The buffer zones were surrounded by police lights, the large, round, bright ones you’d normally see hanging off some sort of crane-like contraption in Hell Square to deter drunkards or in high-crime areas to prevent street violence, and steel barricades topped with some kind of taut, “humane” alternative to barbed wire, a kind of mesh. Police were already wildly overstretched, so members of neighborhood groups were deputized ,and auxiliary cops were given a one-day training course, armed with batons, a flashlight, and a hand gun. This prompted one of the first waves of departures, many of them high-profile, but with numbers small enough to not cause too much alarm, though I doubt the mayor would have been able to count on many donations from the museum-and-collector set after that. The head of one of the major museums by Central Park, a local resident on Central Park West forced to move, resigned in protest in an open letter to City Hall, and outrage from others in the city’s elite similarly uprooted began appearing in local Op-Eds. An iconic photo of a group of officers in full body armor standing back to back in a circle atop a pile of multi-hued leaves while the barricades were being erected near the Apple Store defined the moment, however brief it was.

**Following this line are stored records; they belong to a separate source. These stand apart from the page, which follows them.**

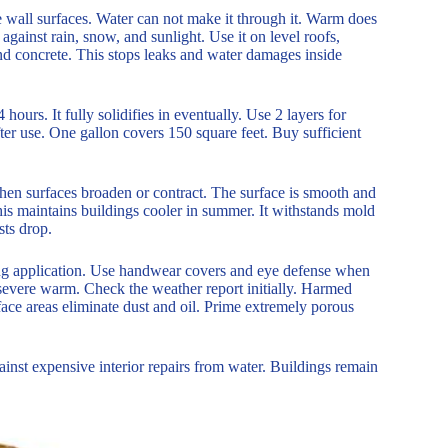
te wall surfaces. Water can not make it through it. Warm does
e against rain, snow, and sunlight. Use it on level roofs,
 and concrete. This stops leaks and water damages inside
4 hours. It fully solidifies in eventually. Use 2 layers for
after use. One gallon covers 150 square feet. Buy sufficient
k when surfaces broaden or contract. The surface is smooth and
This maintains buildings cooler in summer. It withstands mold
ts drop.
ring application. Use handwear covers and eye defense when
or severe warm. Check the weather report initially. Harmed
surface areas eliminate dust and oil. Prime extremely porous
against expensive interior repairs from water. Buildings remain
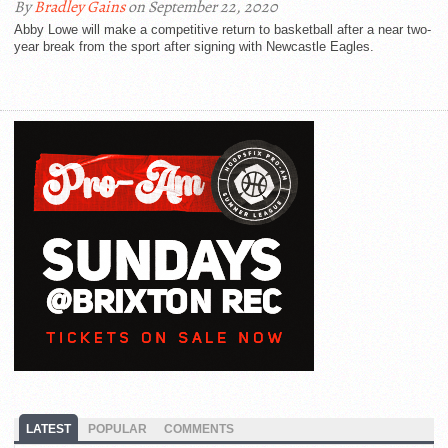
By
Bradley Gains
on September 22, 2020
Abby Lowe will make a competitive return to basketball after a near two-
year break from the sport after signing with Newcastle Eagles.
LATEST
POPULAR
COMMENTS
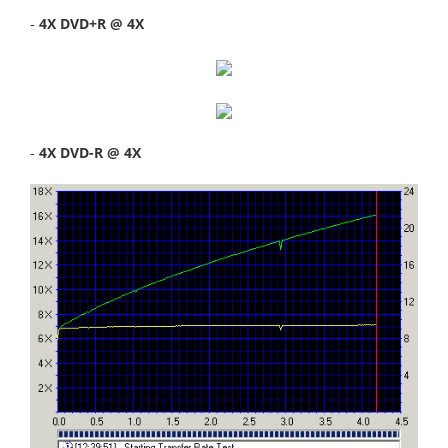
-
4X DVD+R @ 4X
-
4X DVD-R @ 4X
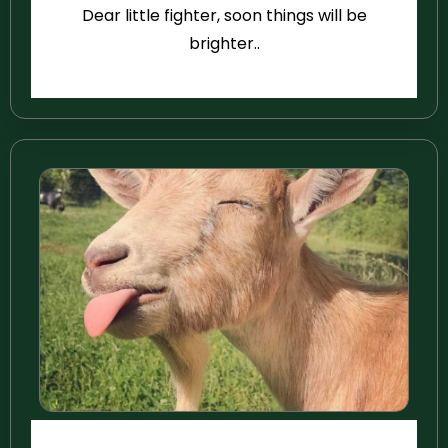
Dear little fighter, soon things will be
brighter..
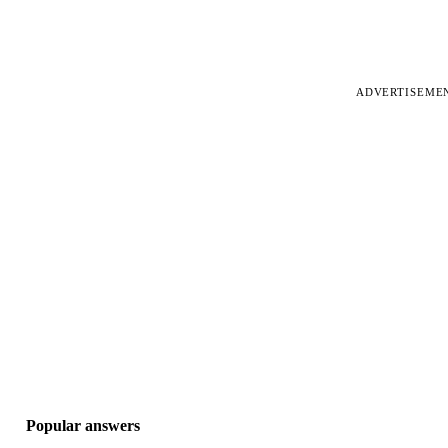
ADVERTISEME
Popular answers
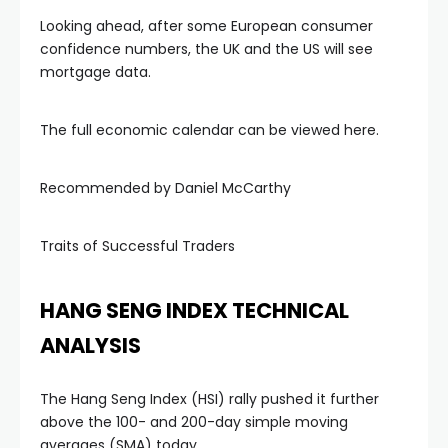
Looking ahead, after some European consumer
confidence numbers, the UK and the US will see
mortgage data.
The full economic calendar can be viewed here.
Recommended by Daniel McCarthy
Traits of Successful Traders
HANG SENG INDEX TECHNICAL
l
ANALYSIS
The Hang Seng Index (HSI) rally pushed it further
above the 100- and 200-day simple moving
averages (SMA) today.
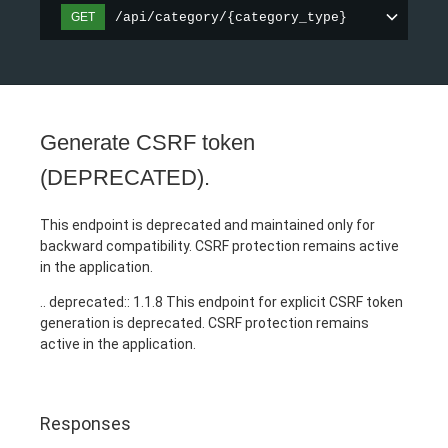
/api/category/{category_type}
GET
Generate CSRF token
(DEPRECATED).
This endpoint is deprecated and maintained only for
backward compatibility. CSRF protection remains active
in the application.
.. deprecated:: 1.1.8 This endpoint for explicit CSRF token
generation is deprecated. CSRF protection remains
active in the application.
Responses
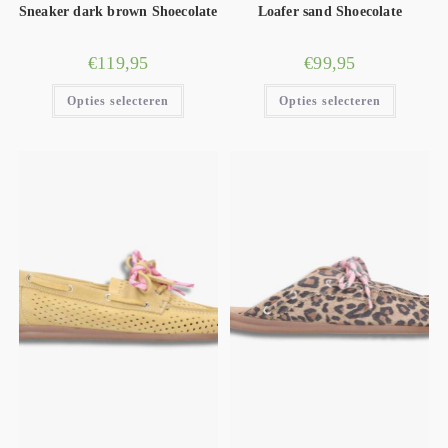
Sneaker dark brown Shoecolate
Loafer sand Shoecolate
€
119,95
€
99,95
Opties selecteren
Opties selecteren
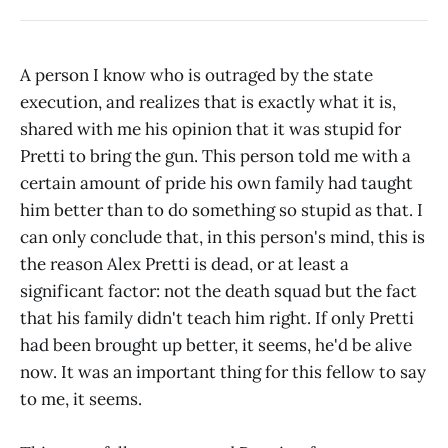
A person I know who is outraged by the state
execution, and realizes that is exactly what it is,
shared with me his opinion that it was stupid for
Pretti to bring the gun. This person told me with a
certain amount of pride his own family had taught
him better than to do something so stupid as that. I
can only conclude that, in this person's mind, this is
the reason Alex Pretti is dead, or at least a
significant factor: not the death squad but the fact
that his family didn't teach him right. If only Pretti
had been brought up better, it seems, he'd be alive
now. It was an important thing for this fellow to say
to me, it seems.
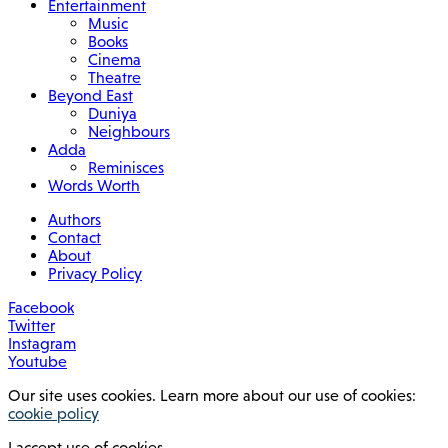
Entertainment
Music
Books
Cinema
Theatre
Beyond East
Duniya
Neighbours
Adda
Reminisces
Words Worth
Authors
Contact
About
Privacy Policy
Facebook
Twitter
Instagram
Youtube
Our site uses cookies. Learn more about our use of cookies:
cookie policy
I accept use of cookies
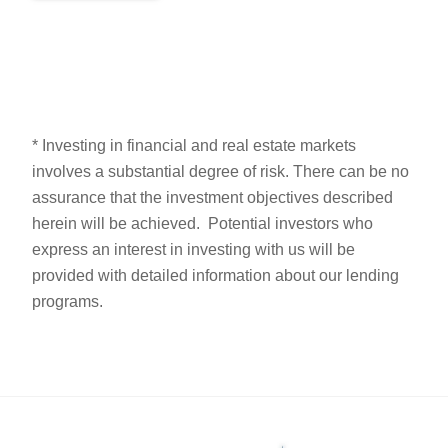
* Investing in financial and real estate markets
involves a substantial degree of risk. There can be no
assurance that the investment objectives described
herein will be achieved. Potential investors who
express an interest in investing with us will be
provided with detailed information about our lending
programs.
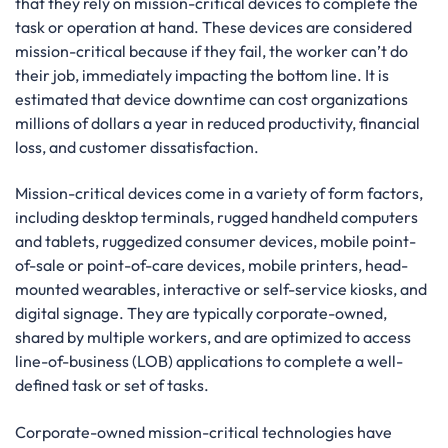
that they rely on mission-critical devices to complete the
task or operation at hand. These devices are considered
mission-critical because if they fail, the worker can’t do
their job, immediately impacting the bottom line. It is
estimated that device downtime can cost organizations
millions of dollars a year in reduced productivity, financial
loss, and customer dissatisfaction.
Mission-critical devices come in a variety of form factors,
including desktop terminals, rugged handheld computers
and tablets, ruggedized consumer devices, mobile point-
of-sale or point-of-care devices, mobile printers, head-
mounted wearables, interactive or self-service kiosks, and
digital signage. They are typically corporate-owned,
shared by multiple workers, and are optimized to access
line-of-business (LOB) applications to complete a well-
defined task or set of tasks.
Corporate-owned mission-critical technologies have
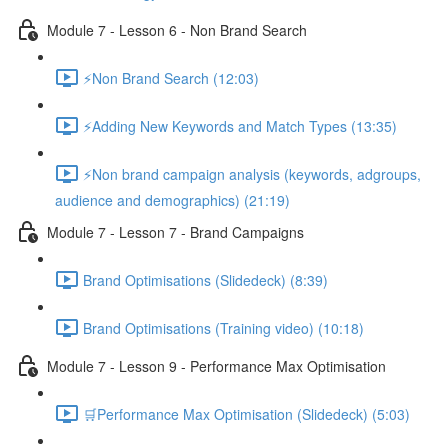
Module 7 - Lesson 6 - Non Brand Search
⚡Non Brand Search (12:03)
⚡Adding New Keywords and Match Types (13:35)
⚡Non brand campaign analysis (keywords, adgroups,
audience and demographics) (21:19)
Module 7 - Lesson 7 - Brand Campaigns
Brand Optimisations (Slidedeck) (8:39)
Brand Optimisations (Training video) (10:18)
Module 7 - Lesson 9 - Performance Max Optimisation
🛒Performance Max Optimisation (Slidedeck) (5:03)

So did the cordon work? Sort of, but I think it actually did more to delineate and outline people’s fears, rather than lessen them. Intrepid pedestrians who passed by the edges of blocked off areas would report and record the sounds of faint whispers carrying through the air coming from within, and more than one officer asked to be relieved of duty because of it. Lower-ranked staff at multiple security agencies asked to be allowed to investigate, but were blocked from those higher up the chain, with superiors citing an inability to spare additional resources with all the other crises occurring, concerns for officer safety, and a bad risk/reward profile. The mayor reluctantly backed the bans despite well-publicized personal misgivings, but the city council and most top ranked security officials were adamant about them. Helicopter overflights were also banned. Drones equipped with cameras were sent inside the zones by amateurs and professionals alike, but none were able to stream anything for more than a few minutes before the devices were disabled or destroyed by unseen attackers. Most footage that was recovered just showed some greenery or the occasional pile of chopped of logs similar to the ones I saw that day with the dog in Prospect Park.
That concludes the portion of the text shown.